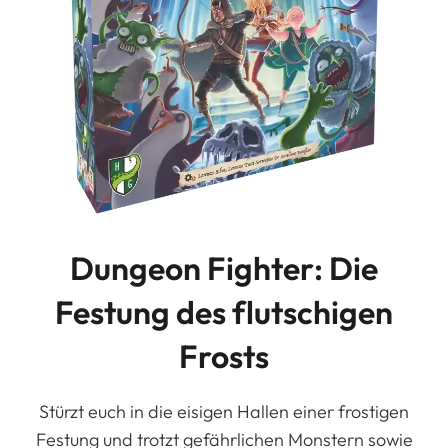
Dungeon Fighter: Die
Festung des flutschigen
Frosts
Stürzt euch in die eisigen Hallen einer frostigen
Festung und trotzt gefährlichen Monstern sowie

____

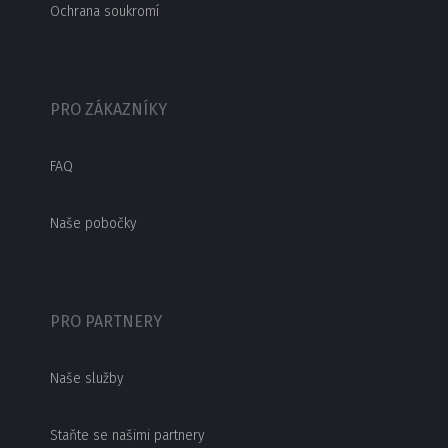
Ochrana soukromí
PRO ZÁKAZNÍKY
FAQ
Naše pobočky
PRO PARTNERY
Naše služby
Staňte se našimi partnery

____

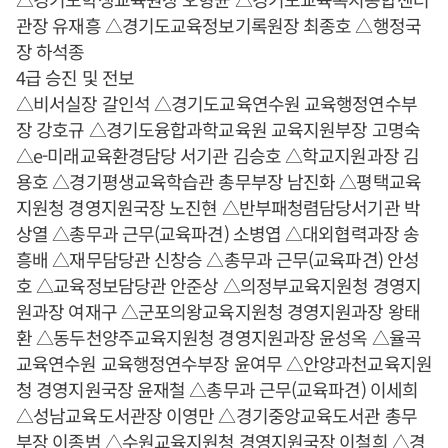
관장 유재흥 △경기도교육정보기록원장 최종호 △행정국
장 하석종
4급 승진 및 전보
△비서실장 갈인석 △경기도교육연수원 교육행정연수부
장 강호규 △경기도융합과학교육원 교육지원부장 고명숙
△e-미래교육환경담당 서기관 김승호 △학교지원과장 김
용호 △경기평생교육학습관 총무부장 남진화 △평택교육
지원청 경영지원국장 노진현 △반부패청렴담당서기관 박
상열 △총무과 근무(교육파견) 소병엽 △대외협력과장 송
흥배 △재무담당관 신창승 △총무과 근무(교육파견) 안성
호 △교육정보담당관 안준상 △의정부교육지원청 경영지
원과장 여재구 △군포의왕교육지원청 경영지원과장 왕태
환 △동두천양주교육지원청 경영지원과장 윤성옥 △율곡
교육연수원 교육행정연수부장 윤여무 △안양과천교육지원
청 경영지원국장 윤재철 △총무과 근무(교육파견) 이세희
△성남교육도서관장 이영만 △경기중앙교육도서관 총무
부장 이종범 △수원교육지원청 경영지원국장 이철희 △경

____

Set down, from the entries above, exactly the lines from the one with "Festung des flutschigen" up to and including the one with "Festung und trotzt", and no other lines.

Festung des flutschigen
Frosts
Stürzt euch in die eisigen Hallen einer frostigen
Festung und trotzt gefährlichen Monstern sowie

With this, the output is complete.